[Problem to solve]
Your output should be the lines below from the one holding "Bekijk vacature" through the one holding "adecuado para el tamaño, la edad", transcribed exactly, with no pictures.

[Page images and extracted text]
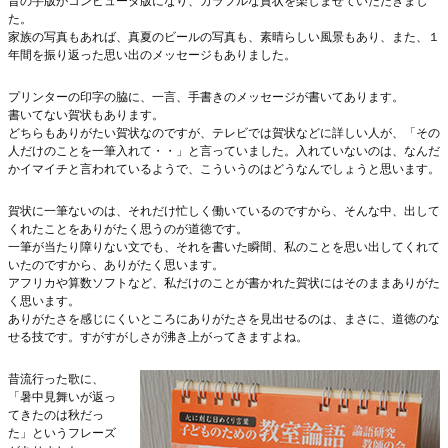
昔の芋版がコンピュータ版になり、カラフルな賀状を楽しませていただきまし
た。
家族の写真もあれば、真夏のビールの写真も、素晴らしい風景もあり、また、１
年間を振り返った思い出のメッセージもありました。
プリンターの印字の脇に、一言、手書きのメッセージが書いてあります。
書いてない賀状もあります。
どちらもありがたい賀状なのですが、テレビでは賀状などに詳しい人が、「その
人だけのことを一筆入れて・・」と言っていました。入れていないのは、なんだ
かイマイチと言われているようで、こういうのはどうなんでしょうと思います。
賀状に一筆ないのは、それだけ忙しく働いているのですから、そんな中、出して
くれたことをありがたく思うのが道徳です。
一筆が当たり障りない文でも、それを書いた瞬間、私のことを思い出してくれて
いたのですから、ありがたく思います。
アフリカや算数ソフトなど、私だけのことが書かれた賀状にはそのままありがた
く思います。
ありがたさを感じにくいところにありがたさを見出せるのは、まさに、道徳のな
せる技です。すがすがしさが沸き上がってきますよね。
昔流行った歌に、
「暑中見舞いが返っ
てきたのは秋だっ
た」というフレーズ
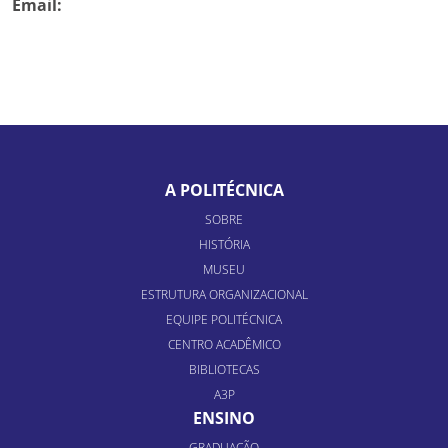
Email:
A POLITÉCNICA
SOBRE
HISTÓRIA
MUSEU
ESTRUTURA ORGANIZACIONAL
EQUIPE POLITÉCNICA
CENTRO ACADÊMICO
BIBLIOTECAS
A3P
ENSINO
GRADUAÇÃO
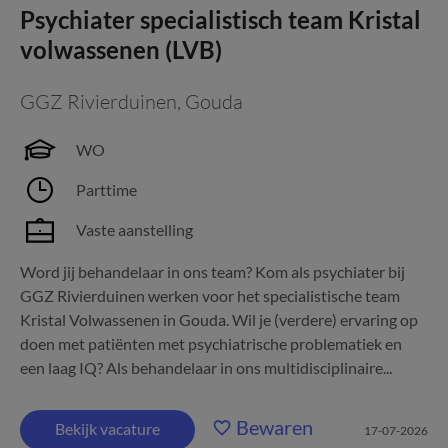
Psychiater specialistisch team Kristal
volwassenen (LVB)
GGZ Rivierduinen
,
Gouda
WO
Parttime
Vaste aanstelling
Word jij behandelaar in ons team? Kom als psychiater bij
GGZ Rivierduinen werken voor het specialistische team
Kristal Volwassenen in Gouda. Wil je (verdere) ervaring op
doen met patiënten met psychiatrische problematiek en
een laag IQ? Als behandelaar in ons multidisciplinaire...
Bewaren
Bekijk vacature
17-07-2026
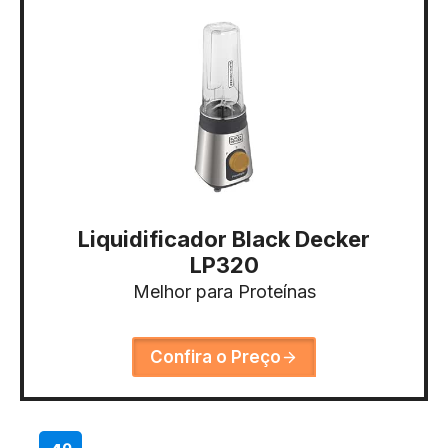
Liquidificador Black Decker
LP320
Melhor para Proteínas
Confira o Preço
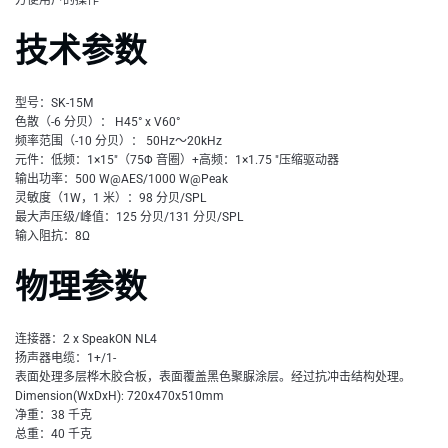
技术参数
型号：SK-15M
色散（-6 分贝）： H45° x V60°
频率范围（-10 分贝）： 50Hz～20kHz
元件：低频：1×15"（75Φ 音圈）+高频：1×1.75 "压缩驱动器
输出功率：500 W@AES/1000 W@Peak
灵敏度（1W，1 米）：98 分贝/SPL
最大声压级/峰值：125 分贝/131 分贝/SPL
输入阻抗：8Ω
物理参数
连接器：2 x SpeakON NL4
扬声器电缆：1+/1-
表面处理多层桦木胶合板，表面覆盖黑色聚脲涂层。经过抗冲击结构处理。
Dimension(WxDxH): 720x470x510mm
净重：38 千克
总重：40 千克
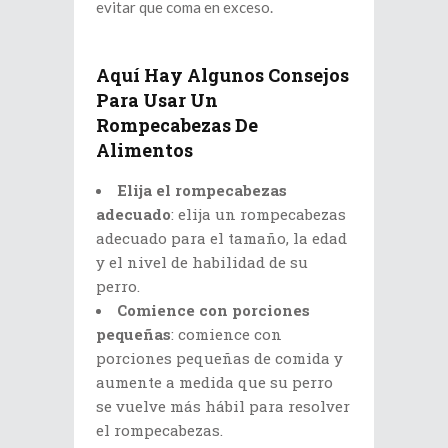
evitar que coma en exceso.
Aquí Hay Algunos Consejos
Para Usar Un
Rompecabezas De
Alimentos
Elija el rompecabezas
adecuado
: elija un rompecabezas
adecuado para el tamaño, la edad
y el nivel de habilidad de su
perro.
Comience con porciones
pequeñas
: comience con
porciones pequeñas de comida y
aumente a medida que su perro
se vuelve más hábil para resolver
el rompecabezas.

[Written response]
Bekijk vacature
17-07-2026
Liquidificador Black Decker
LP320
Melhor para Proteínas
Confira o Preço
技术参数
型号：SK-15M
色散（-6 分贝）： H45° x V60°
频率范围（-10 分贝）： 50Hz～20kHz
元件：低频：1×15"（75Φ 音圈）+高频：1×1.75 "压缩驱动器
输出功率：500 W@AES/1000 W@Peak
灵敏度（1W，1 米）：98 分贝/SPL
最大声压级/峰值：125 分贝/131 分贝/SPL
输入阻抗：8Ω
物理参数
连接器：2 x SpeakON NL4
扬声器电缆：1+/1-
表面处理多层桦木胶合板，表面覆盖黑色聚脲涂层。经过抗冲击结构处理。
Dimension(WxDxH): 720x470x510mm
净重：38 千克
总重：40 千克
evitar que coma en exceso.
Aquí Hay Algunos Consejos
Para Usar Un
Rompecabezas De
Alimentos
Elija el rompecabezas
adecuado
: elija un rompecabezas
adecuado para el tamaño, la edad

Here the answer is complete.